Gas turbine combustor and gas turbine

The present invention relates to a gas turbine combustor and a gas turbine.

In gas turbines, strict environmental standards are established for nitrogen oxides (hereinafter referred to as “NOx”) contained in turbine exhaust gas.

The applicant has a plurality of premixed combustion type main burners arranged on the upstream side (first combustion region) of the combustion chamber and the combustion chamber in the combustion chamber on the downstream side (second combustion region) of the combustion chamber. A gas turbine combustor having a diffusion combustion type reheating burner arranged so as to face a dilution air hole through which air is introduced has been proposed (for example, see Patent Document 1).

JP-A-8-210642

The gas turbine combustor described in Patent Document 1 employs a diffusion combustion type reheating burner and has an advantage of low risk of flashback. However, when the fuel flow rate of the additional burner is increased, the fuel concentration in the combustion region of the additional burner increases and the combustion temperature rises, resulting in a problem that the NOx emission amount increases.

Accordingly, an object of the present invention is to reduce the NOx emission amount from the diffusion burner reheating burner in the gas turbine combustor and the gas turbine having the above-described configuration.

A combustor for a gas turbine according to the present invention is a combustor for a gas turbine in which fuel is mixed with combusted air introduced from a compressor and burned, and the generated combustion exhaust gas is supplied to the gas turbine. A premixed combustion type main burner disposed on the upstream side of the combustion tube, and disposed on the downstream side of the main burner through the peripheral wall of the combustion tube and from the peripheral wall to the combustion chamber And a plurality of diffusion combustion type burner burners that inject fuel into the combustion cylinder, and the plurality of burner burners are arranged in alignment in the circumferential direction and the axial direction of the combustion cylinder.

According to this configuration, since the main burner is a premixed combustion method, the amount of NOx in the high-temperature combustion gas generated in the primary combustion region upstream of the combustion chamber is suppressed. In addition, the plurality of additional burners are arranged in alignment in the circumferential direction and the axial direction of the combustion cylinder, and the additional fuel is distributed and supplied from each additional burner to the combustion chamber. The fuel flow rate per additional burner is smaller than when the burners are arranged in the circumferential direction. Therefore, the fuel concentration in the combustion region of each additional burner is reduced, and the combustion temperature of each additional burner is reduced overall, so that the amount of NOx in the combustion gas can be suppressed.

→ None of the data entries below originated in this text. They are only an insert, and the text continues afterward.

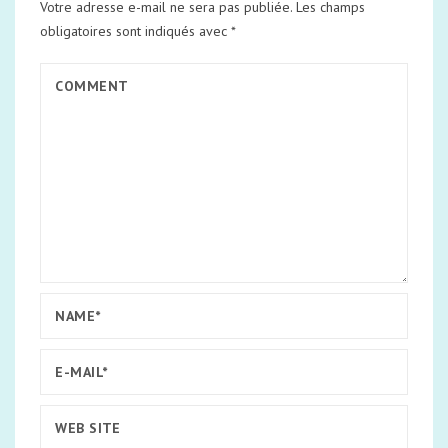
Votre adresse e-mail ne sera pas publiée.
Les champs
obligatoires sont indiqués avec
*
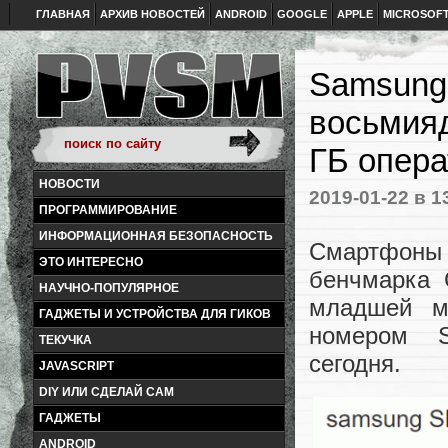
ГЛАВНАЯ
АРХИВ НОВОСТЕЙ
ANDROID
GOOGLE
APPLE
MICROSOF
Samsung 
восьмия
ГБ опера
НОВОСТИ
2019-01-22
в 1
ПРОГРАММИРОВАНИЕ
ИНФОРМАЦИОННАЯ БЕЗОПАСНОСТЬ
Смартфоны
ЭТО ИНТЕРЕСНО
бенчмарка 
НАУЧНО-ПОПУЛЯРНОЕ
младшей м
ГАДЖЕТЫ И УСТРОЙСТВА ДЛЯ ГИКОВ
номером S
ТЕКУЧКА
сегодня.
JAVASCRIPT
DIY ИЛИ СДЕЛАЙ САМ
ГАДЖЕТЫ
ANDROID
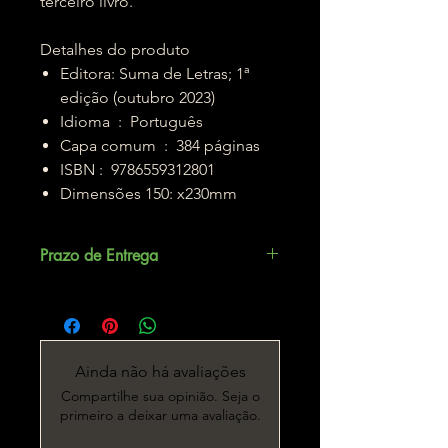
terceiro livro.
Detalhes do produto
Editora: Suma de Letras‎; 1ª
edição (outubro 2023)
Idioma ‏ : ‎ Português
Capa comum ‏ : ‎ 384 páginas
ISBN : ‎ 9786559312801
Dimensões ‏ :150x230mm ‎
Prazo de Entrega
Até 5 dias úteis.
Ainda não há avaliações
Compartilhe sua opinião. Seja o
primeiro a deixar uma avaliação.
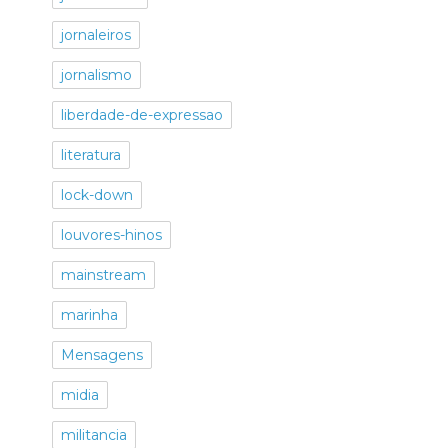
jornaleiros
jornalismo
liberdade-de-expressao
literatura
lock-down
louvores-hinos
mainstream
marinha
Mensagens
midia
militancia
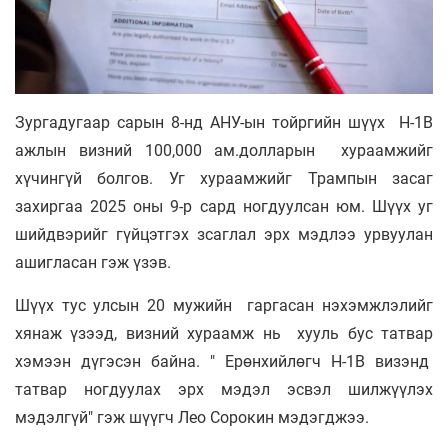
Зургадугаар сарын 8-нд АНУ-ын тойргийн шүүх H-1B
ажлын визний 100,000 ам.долларын хураамжийг
хүчингүй болгов. Уг хураамжийг Трампын засаг
захиргаа 2025 оны 9-р сард ногдуулсан юм. Шүүх уг
шийдвэрийг гүйцэтгэх зсаглал эрх мэдлээ урвуулан
ашигласан гэж үзэв.
Шүүх тус улсын 20 мужийн гаргасан нэхэмжлэлийг
хянаж үзээд, визний хураамж нь хууль бус татвар
хэмээн дүгэсэн байна. " Ерөнхийлөгч H-1B визэнд
татвар ногдуулах эрх мэдэл эсвэл шилжүүлэх
мэдэлгүй" гэж шүүгч Лео Сорокин мэдэгджээ.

The plurality of tracking burners arranged in adjacent rows may be staggered in the circumferential direction.

According to this configuration, the combustion of the additional burner arranged on the downstream side is less affected by the combustion of the additional burner arranged on the upstream side by arranging the additional burners in the circumferential direction in a staggered manner. Combustion of the side burner can be stabilized.

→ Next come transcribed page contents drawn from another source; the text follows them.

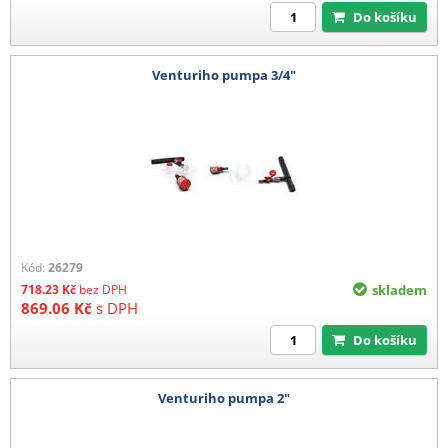
Do košíku
Venturiho pumpa 3/4"
Kód:
26279
718.23
Kč
bez DPH
skladem
869.06
Kč
s DPH
Do košíku
Venturiho pumpa 2"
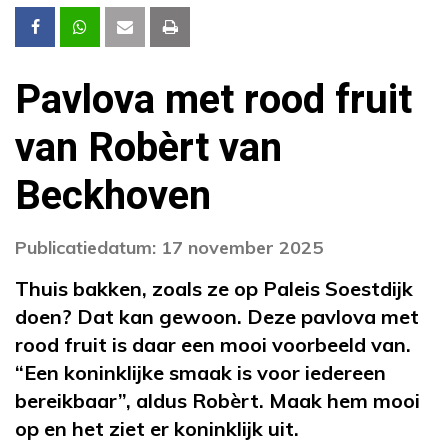
Pavlova met rood fruit
van Robèrt van
Beckhoven
Publicatiedatum: 17 november 2025
Thuis bakken, zoals ze op Paleis Soestdijk
doen? Dat kan gewoon. Deze pavlova met
rood fruit is daar een mooi voorbeeld van.
“Een koninklijke smaak is voor iedereen
bereikbaar”, aldus Robèrt. Maak hem mooi
op en het ziet er koninklijk uit.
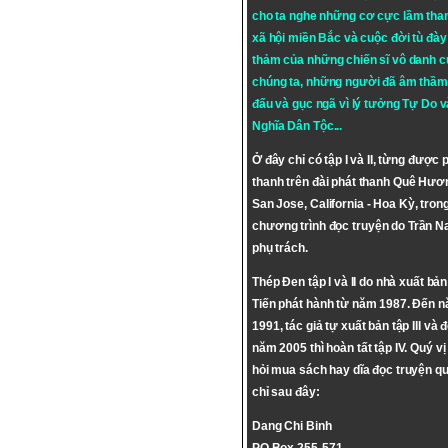
cho ta nghe những cơ cực lầm tha
xã hội miền Bắc và cuộc đời tù đày 
thảm của những chiến sĩ vô danh c
chúng ta, những người đã âm thầm
đấu và gục ngã vì lý tưởng
Tự Do
v
Nghĩa Dân Tộc
...
Ở đây chỉ có tập I và II, từng được 
thanh trên đài phát thanh Quê Hươ
San Jose, California - Hoa Kỳ, tron
chương trình đọc truyện do Trần 
phụ trách.
Thép Đen tập I và II do nhà xuất bả
Tiến phát hành từ năm 1987. Đến 
1991, tác giả tự xuất bản tập III và 
năm 2005 thì hoàn tất tập IV. Quý vị
hỏi mua sách hay dĩa đọc truyện qu
chỉ sau đây:
Dang Chi Binh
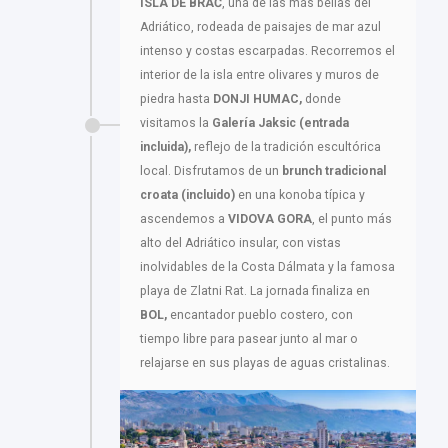
ISLA DE BRAČ
, una de las más bellas del
Adriático, rodeada de paisajes de mar azul
intenso y costas escarpadas. Recorremos el
interior de la isla entre olivares y muros de
piedra hasta
DONJI HUMAC,
donde
visitamos la
Galería Jaksic (entrada
incluida),
reflejo de la tradición escultórica
local. Disfrutamos de un
brunch tradicional
croata (incluido)
en una konoba típica y
ascendemos a
VIDOVA GORA
, el punto más
alto del Adriático insular, con vistas
inolvidables de la Costa Dálmata y la famosa
playa de Zlatni Rat. La jornada finaliza en
BOL,
encantador pueblo costero, con
tiempo libre para pasear junto al mar o
relajarse en sus playas de aguas cristalinas.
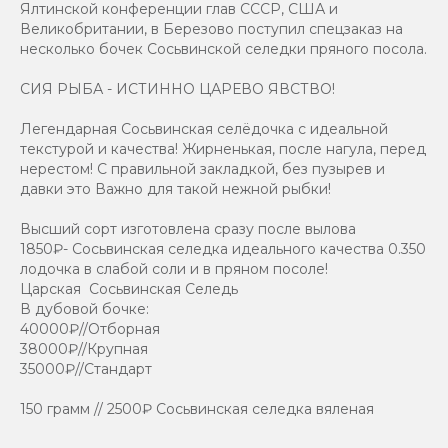
Ялтинской конференции глав СССР, США и
Великобритании, в Березово поступил спецзаказ на
несколько бочек Сосьвинской селедки пряного посола.
СИЯ РЫБА - ИСТИННО ЦАРЕВО ЯВСТВО!
Легендарная Сосьвинская селёдочка с идеальной
текстурой и качества! Жирненькая, после нагула, перед
нерестом! С правильной закладкой, без пузырев и
давки это Важно для такой нежной рыбки!
Высший сорт изготовлена сразу после вылова
1850₽- Сосьвинская селедка идеального качества 0.350
лодочка в слабой соли и в пряном посоле!
Царская Сосьвинская Селедь
В дубовой бочке:
40000₽//Отборная
38000₽//Крупная
35000₽//Стандарт
150 грамм // 2500₽ Сосьвинская селедка вяленая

A fuel header that distributes the fuel to each of the plurality of additional burners may be provided.

こ の According to this configuration, fuel can be evenly distributed to a plurality of additional burners with a simple configuration.

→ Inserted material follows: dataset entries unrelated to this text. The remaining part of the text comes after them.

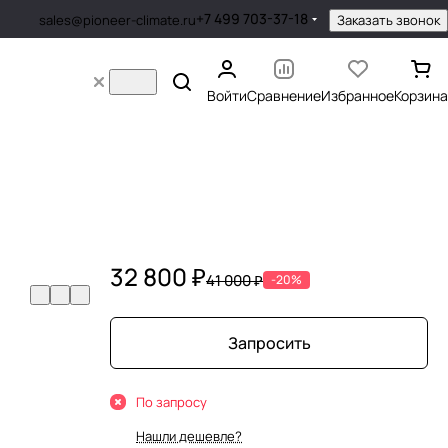
+7 499 703-37-18
Заказать звонок
sales@pioneer-climate.ru
Войти
Сравнение
Избранное
Корзина
32 800 ₽
41 000 ₽
-20%
Запросить
По запросу
Нашли дешевле?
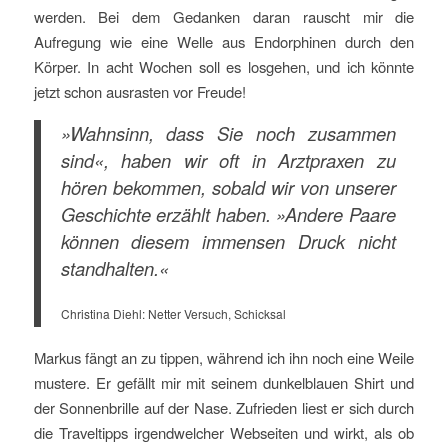
werden. Bei dem Gedanken daran rauscht mir die
Aufregung wie eine Welle aus Endorphinen durch den
Körper. In acht Wochen soll es losgehen, und ich könnte
jetzt schon ausrasten vor Freude!
»Wahnsinn, dass Sie noch zusammen
sind«, haben wir oft in Arztpraxen zu
hören bekommen, sobald wir von unserer
Geschichte erzählt haben. »Andere Paare
können diesem immensen Druck nicht
standhalten.«
Christina Diehl: Netter Versuch, Schicksal
Markus fängt an zu tippen, während ich ihn noch eine Weile
mustere. Er gefällt mir mit seinem dunkelblauen Shirt und
der Sonnenbrille auf der Nase. Zufrieden liest er sich durch
die Traveltipps irgendwelcher Webseiten und wirkt, als ob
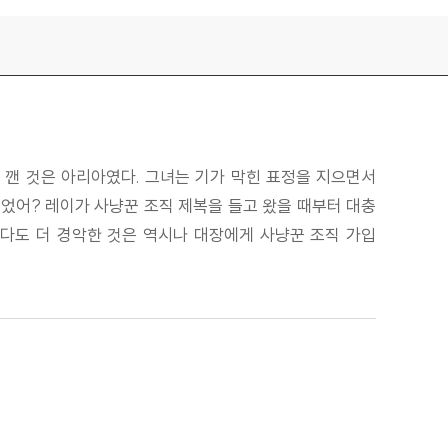
을 깬 것은 아리아였다. 그녀는 기가 막힌 표정을 지으면서
문이었어? 레이가 사냥꾼 조직 제복을 들고 왔을 때부터 대충
보다도 더 경악한 것은 역시나 대장에게 사냥꾼 조직 가입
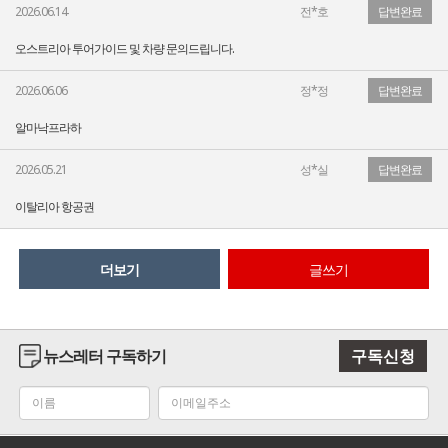
2026.06.14
전*호
답변완료
오스트리아 투어가이드 및 차량 문의드립니다.
2026.06.06
정*정
답변완료
알마낙프라하
2026.05.21
성*실
답변완료
이탈리아 항공권
더보기
글쓰기
뉴스레터 구독하기
구독신청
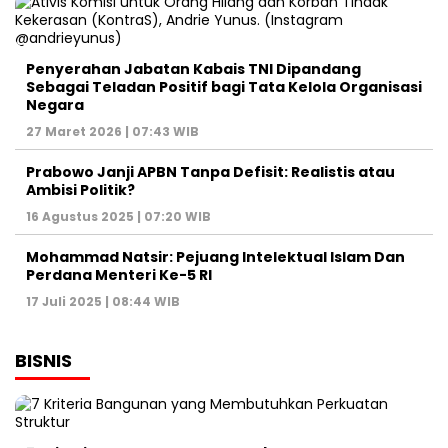
Penyerahan Jabatan Kabais TNI Dipandang
Sebagai Teladan Positif bagi Tata Kelola Organisasi
Negara
27 Maret 2026 | 07:43 WIB
Prabowo Janji APBN Tanpa Defisit: Realistis atau
Ambisi Politik?
16 Agustus 2025 | 07:20 WIB
Mohammad Natsir: Pejuang Intelektual Islam Dan
Perdana Menteri Ke-5 RI
17 Juli 2025 | 08:44 WIB
BISNIS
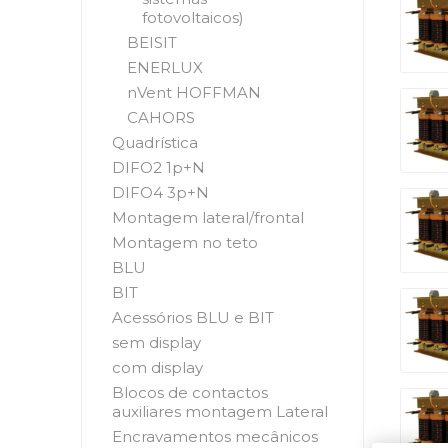
fotovoltaicos)
BEISIT
ENERLUX
nVent HOFFMAN
CAHORS
Quadrística
DIFO2 1p+N
DIFO4 3p+N
Montagem lateral/frontal
Montagem no teto
BLU
BIT
Acessórios BLU e BIT
sem display
com display
Blocos de contactos
auxiliares montagem Lateral
Encravamentos mecânicos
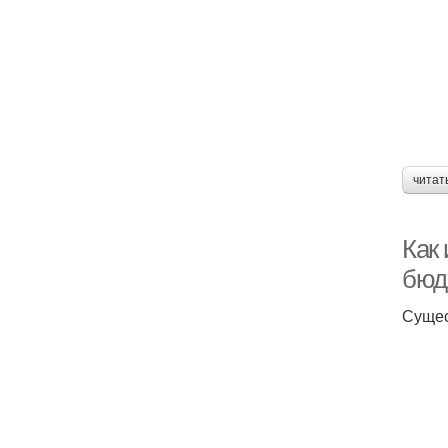
читат
Как 
бюд
Сущес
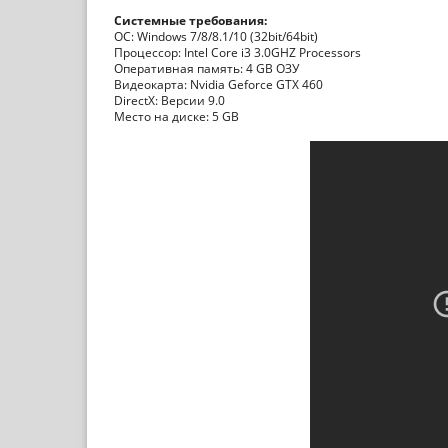
Системные требования:
ОС: Windows 7/8/8.1/10 (32bit/64bit)
Процессор: Intel Core i3 3.0GHZ Processors
Оперативная память: 4 GB ОЗУ
Видеокарта: Nvidia Geforce GTX 460
DirectX: Версии 9.0
Место на диске: 5 GB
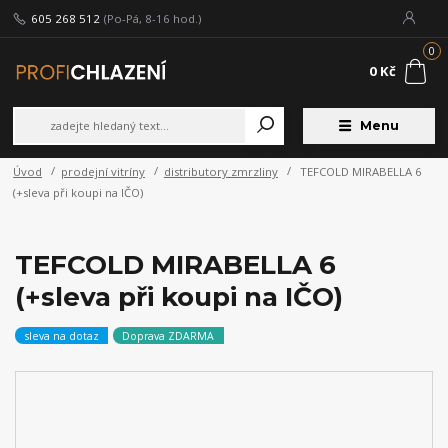
605 268 512
(Po-Pá, 8-16 hod.)
0
0 Kč
Menu
Úvod
prodejní vitríny
distributory zmrzliny
TEFCOLD MIRABELLA 6
(+sleva při koupi na IČO)
TEFCOLD MIRABELLA 6
(+sleva při koupi na IČO)
sleva na dotaz
Doprava ZDARMA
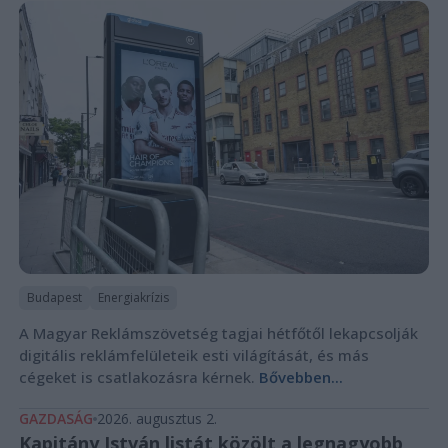
Budapest
Energiakrízis
A Magyar Reklámszövetség tagjai hétfőtől lekapcsolják
digitális reklámfelületeik esti világítását, és más
cégeket is csatlakozásra kérnek.
Bővebben...
GAZDASÁG
2026. augusztus 2.
Kapitány István listát közölt a legnagyobb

Among the plurality of additional burners, a first fuel header that distributes the first fuel mainly composed of methane to a predetermined number of additional burners, and the remaining predetermined number of additional burners contain hydrogen gas or hydrogen. You may provide the 2nd fuel header which distributes the 2nd fuel which consists of gas.

こ の According to this configuration, fuel can be distributed to a plurality of additional burners with a simple configuration.

Moreover, the gas turbine of the present invention includes any one of the combustors described above. According to this structure, the gas turbine provided with the combustor which can suppress the discharge | emission amount of NOx can be provided.

According to the present invention, it is possible to provide a gas turbine combustor and a gas turbine that can reduce NOx emissions.

It is a figure showing a schematic structure of a gas turbine concerning an embodiment of the invention. It is a longitudinal cross-sectional view of the combustor which concerns on embodiment of this invention. 2A is a sectional view in the axial direction of the combustor viewed from the direction AA in FIG. 2, FIG. 2B is a sectional view in the axial direction of the combustor viewed from the direction BB in FIG. 2, and FIG. FIG. 3D is an axial sectional view of the combustor viewed from the CC direction in FIG. 2, and FIG. 4D is an axial sectional view of the combustor viewed from the DD direction in FIG. It is sectional drawing which shows the modification of a chasing burner (fuel injection nozzle).

Hereinafter, a combustor for a gas turbine and a gas turbine according to an embodiment of the present invention will be described with reference to the accompanying drawings. Note that the following description is merely an example of one embodiment of the present invention, and is not intended to limit the present invention, its application, or its use.

Fig. 1 shows the schematic configuration and functions of the gas turbine. In the gas turbine 1, the compressor 2 sucks the atmosphere and generates compressed air 200. The compressed air 200 is combusted together with fuel in the combustor 3 to generate high-temperature and high-pressure combustion product gas (hereinafter referred to as “combustion exhaust gas 300”). The combustion exhaust gas 300 is supplied to the turbine 4 and used for rotating the rotor 5. The rotation of the rotor 5 is transmitted to the compressor 2 and used to generate compressed air 200 (hereinafter referred to as “combustion air 200”), while the rotation of the rotor 5 is transmitted to the generator 6 to generate power. Used for

FIG. 2 shows the combustor 3. In the present embodiment, the combustor 3 includes a flow direction of compressed air 200 supplied from a compressor (see FIG. 1) (a direction from the top to the bottom in FIG. 1) and a flow direction of combustion exhaust gas 300 (see FIG. 1). Is a backflow can type combustor which is opposed to each other inside. The type of the combustor may be an annular type having a plurality of fuel injection valves on the circumference.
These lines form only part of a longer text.